→ PROBLEM TO SOLVE
Only lines with the string "each" should be returned from the data below.

→ MATERIAL TO PROCESS
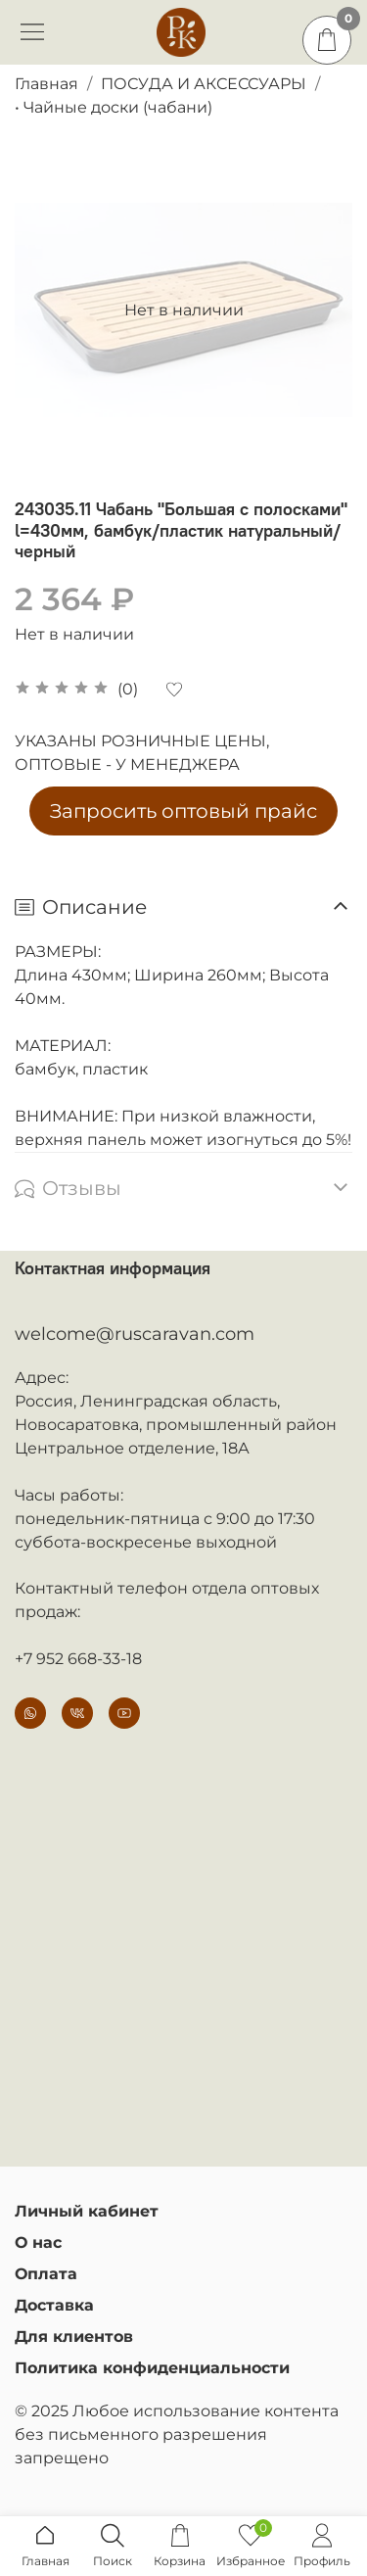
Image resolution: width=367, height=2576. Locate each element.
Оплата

---

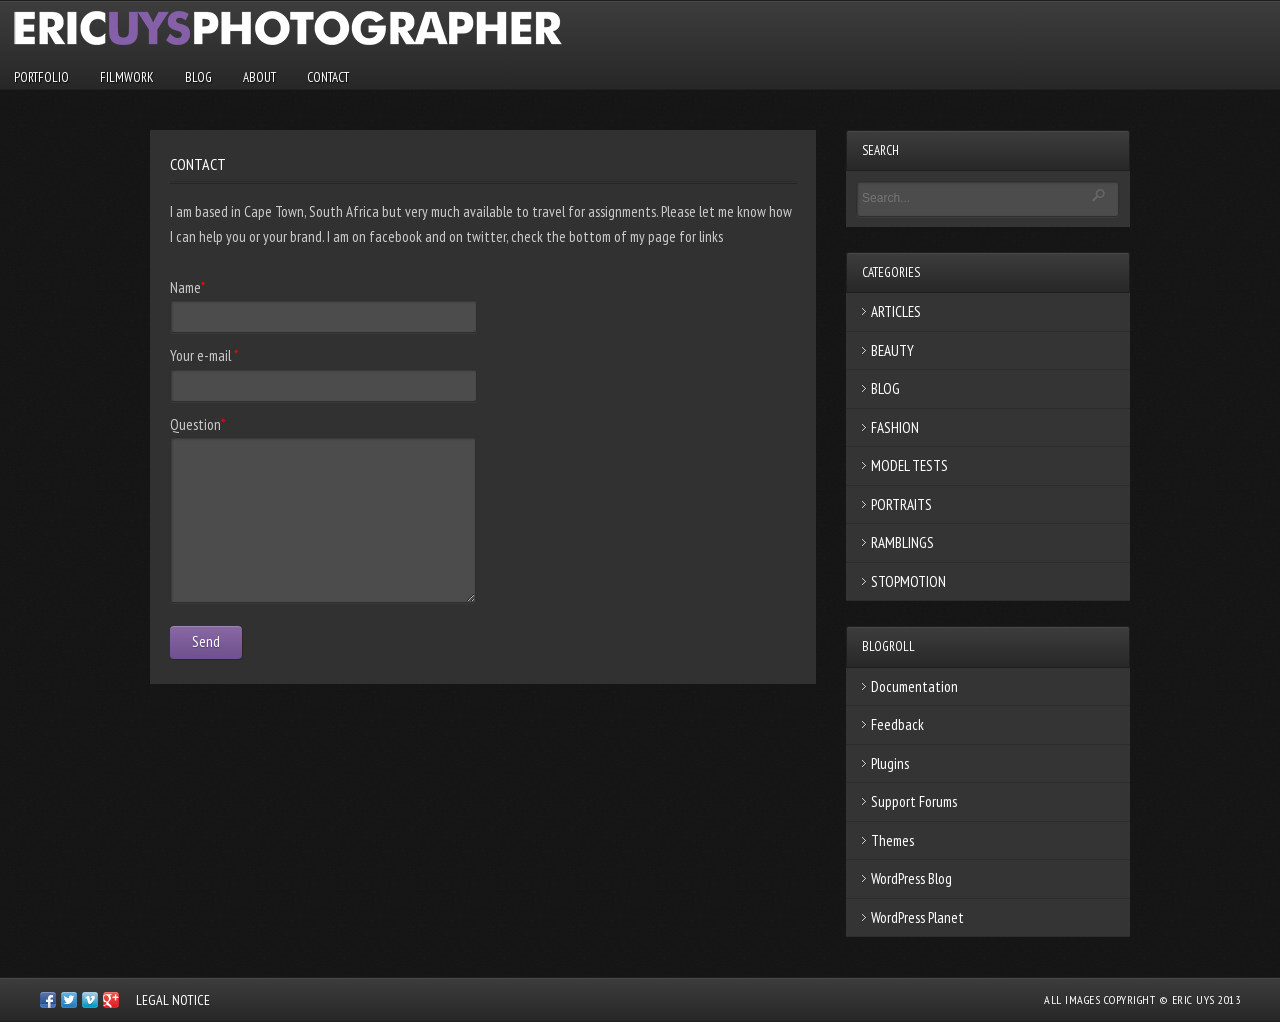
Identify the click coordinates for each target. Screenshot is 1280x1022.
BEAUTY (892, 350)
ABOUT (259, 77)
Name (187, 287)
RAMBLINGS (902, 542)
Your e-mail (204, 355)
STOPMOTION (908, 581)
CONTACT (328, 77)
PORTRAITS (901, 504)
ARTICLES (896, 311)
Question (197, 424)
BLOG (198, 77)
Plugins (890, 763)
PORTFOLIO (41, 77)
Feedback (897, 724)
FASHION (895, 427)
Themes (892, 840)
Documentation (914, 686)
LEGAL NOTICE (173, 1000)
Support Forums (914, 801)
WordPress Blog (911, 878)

→ EXERCISE SOLUTION
Image resolution: width=367, height=2576. Locate each element.
Identify the click coordinates for each target. Screenshot is 1280x1022.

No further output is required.